The longest non-stop passenger flight in the world is currently Emirates flight EK449, which takes 17 hours and 15 minutes to travel the 14,200 kilometers from Auckland to Dubai. You know what lasts longer than that? The battery in the Bose QuietComfort 35 headphones.
The QuietComfort range has long been the frequent flyer’s best friend, thanks to its combination of marshmallow-like comfort and screaming baby-blocking noise-cancelling. With the new 35s you can add freedom-enhancing Bluetooth to the list of features that will make you the envy of business class.
Heart of glass
You may, though, need to persuade Steve The Flight Attendant to flag up how amazing your new headphones are over the plane’s Tannoy, because the QC35s don’t look very special at all. You can see what Bose has gone for - a stealthy, subtle and trendy matte black (they’re also available in silver) - but on anything but rather close inspection there’s little to distinguish them from so many other, cheaper pairs of headphones that use a similar finish.
They feel pretty underwhelming, too. Bose uses glass-filled nylon instead of plastic, but while that might make the headphones stronger, they still look and feel as though they’re made of plastic, and combined with the basic buttons it’s a little hard to see where your £280 has gone. Until you take a look at the tech inside them.
Despite the switch from a removable AAA battery to a built-in, rechargeable lithium-ion battery, weight has been kept impressively low, and the 310g of the QC35s certainly isn’t going to push your luggage over the flight’s limit or prove a drag on your drowsy noggin. The overall fit is, in fact, pretty much spot-on, striking a perfect balance between gripping your melon securely and remaining comfortable enough for 17 hours of uninterrupted in-flight movies (you’re going to feel terrible when you land if you don’t get some sleep, silly).
In case you’re wondering, most airlines do now allow Bluetooth headphones, although many (including British Airways) will make you turn them off during take-off and landing. Thankfully, turning Bluetooth off doesn’t render the QC35s useless. In fact, the moment you plug the bundled cable into the socket on the left-hand cup the Bluetooth automatically switches off, seamlessly switching to wired mode while leaving noise-cancelling switched on.
You can turn that off as well, should you want to or should you run out of battery, and the seal that the cups create around your ears manages to block out a decent amount of outside noise even when the active noise-cancelling is turned off. The only thing you can’t do is have Bluetooth switched on and noise-cancelling off, but we can’t see that being a big deal for most people.
Silence is golden
So just how good is the noise-cancelling? Bose doesn’t actually claim it’s vastly improved over the outgoing QuietComfort 25 headphones, but given that those raised the bar for noise-cancelling that’s no bad thing. This is an active system, which means it uses microphones to monitor outside noise and then cancels it out by generating an opposite signal. It sounds like black magic, but it works.
The system’s far better at blocking out continuous, mechanical noises such as the hum of a plane or thrum of a train, but the QC35s are pretty darn effective at drowning out more general hubbub, such as that of an open-plan office or cafe. Some things will get through - Geoff in accounts with his stupid, booming voice for example - but they’ll be reduced and often practically unnoticeable, particularly when you’re listening to music. You benefit from a lot of the reduction even if you’re listening to nothing at all, too, and while many noise-cancelling systems tend to create a bit of buzz of their own, that of the QC35's is almost silent.

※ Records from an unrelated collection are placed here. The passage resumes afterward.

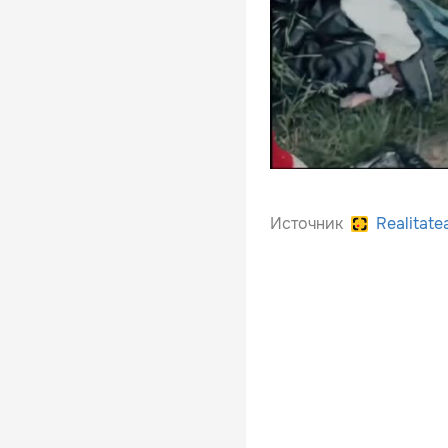
Источник
Realitate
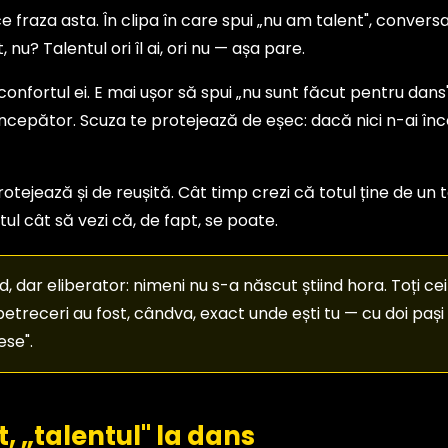
fraza asta. În clipa în care spui „nu am talent", conversa
 nu? Talentul ori îl ai, ori nu — așa pare.
confortul ei. E mai ușor să spui „nu sunt făcut pentru dans"
 începător. Scuza te protejează de eșec: dacă nici n-ai înce
tejează și de reușită. Cât timp crezi că totul ține de un 
tul cât să vezi că, de fapt, se poate.
 dar eliberator: nimeni nu s-a născut știind hora. Toți ce
petreceri au fost, cândva, exact unde ești tu — cu doi pași 
ese".
t, „talentul" la dans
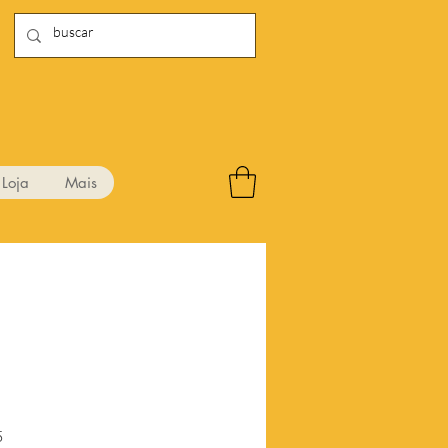
Loja
Mais
Preço
5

Actually play some music (or a podcast or film) and that near-silence is replaced by very clear, crisp and balanced sound. Other headphones are bassier or more attacking, but the QuietComforts are tuned to stay pretty neutral and deliver the kind of clarity and spaciousness that makes them as suited to whatever terrible Liam Neeson film is playing on your flight as they are to the music on your iPhone. The sole fly in this thoroughly tasty ointment is a little too much zing in the treble, but this shouldn’t prove much of a problem as long as you avoid overly compressed tracks.
Our only other criticism is in the lack of support for the superior aptX variant of Bluetooth. iPhone users won’t notice the absence as their phones don’t have aptX either, but it’s a shame it’s not included for those with compatible computers and Android phones. Oh, and the bundled USB cable is ridiculously short, which means you won’t be able to charge and listen to the headphones unless you swap the cable. True, a micro USB cable can be picked up for about £3, but that arguably makes it worse that a more useful one isn’t included in the box.
Bose QuietComfort 35 verdict
In the end, though, any minor complaints with the QuietComfort 35s fall away in the face of the awesome noise-cancelling and overall sound quality. Add in superb comfort levels and the freedom of wirelessness and you’ve got the best travel headphones we’ve ever tested.